**HOW TO COMPLETE THIS TASK**
Within the entries below, count the lines that hold the string "وجهها" and give only that number.

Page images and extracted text
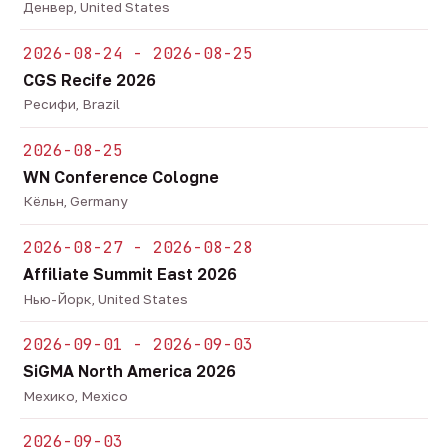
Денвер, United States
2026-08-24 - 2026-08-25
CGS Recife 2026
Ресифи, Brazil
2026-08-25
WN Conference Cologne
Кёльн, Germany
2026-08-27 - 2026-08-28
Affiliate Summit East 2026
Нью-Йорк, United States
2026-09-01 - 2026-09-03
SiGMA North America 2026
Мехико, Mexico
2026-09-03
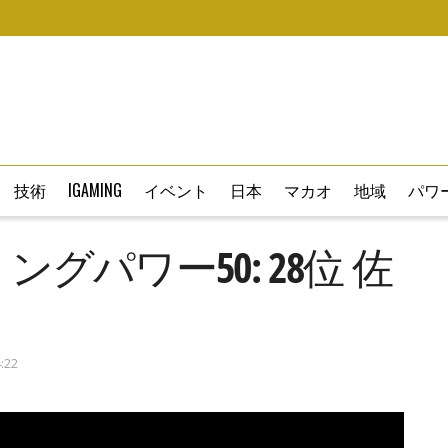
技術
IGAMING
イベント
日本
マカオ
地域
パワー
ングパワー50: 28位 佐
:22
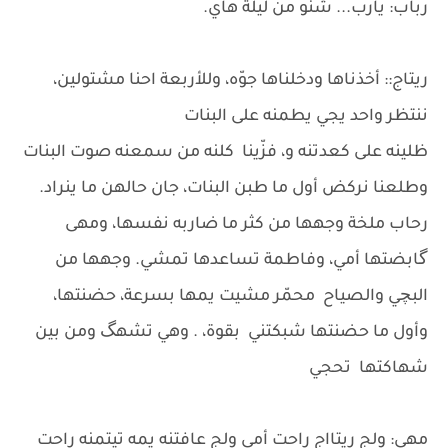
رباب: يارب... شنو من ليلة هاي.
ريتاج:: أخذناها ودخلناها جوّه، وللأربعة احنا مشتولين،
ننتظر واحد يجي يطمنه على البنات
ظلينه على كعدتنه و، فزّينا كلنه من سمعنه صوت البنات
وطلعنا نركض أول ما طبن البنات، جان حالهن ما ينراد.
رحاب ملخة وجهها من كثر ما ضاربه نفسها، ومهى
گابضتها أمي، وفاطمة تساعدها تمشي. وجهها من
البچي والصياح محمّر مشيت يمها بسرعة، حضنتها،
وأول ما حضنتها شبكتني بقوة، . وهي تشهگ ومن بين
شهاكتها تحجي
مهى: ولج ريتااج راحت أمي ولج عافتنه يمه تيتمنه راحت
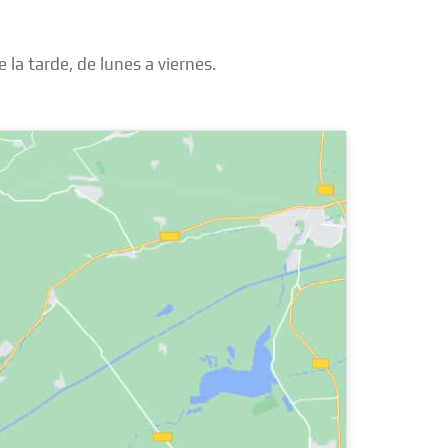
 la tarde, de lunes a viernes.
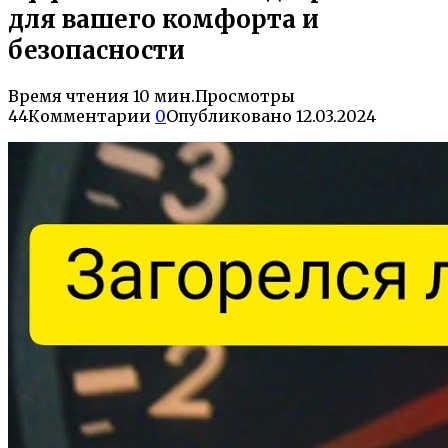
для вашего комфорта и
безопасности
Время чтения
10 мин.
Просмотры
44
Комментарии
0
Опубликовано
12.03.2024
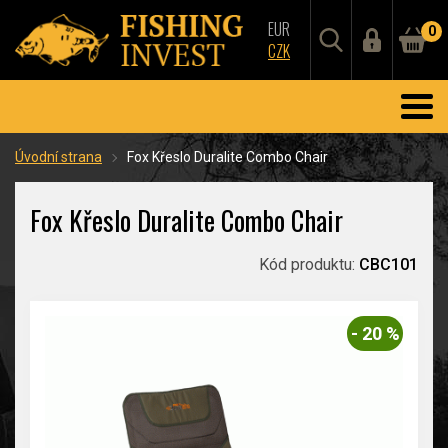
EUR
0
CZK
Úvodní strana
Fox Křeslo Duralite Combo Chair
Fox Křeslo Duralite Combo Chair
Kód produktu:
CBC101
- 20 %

**RESULT OF THIS TASK**
2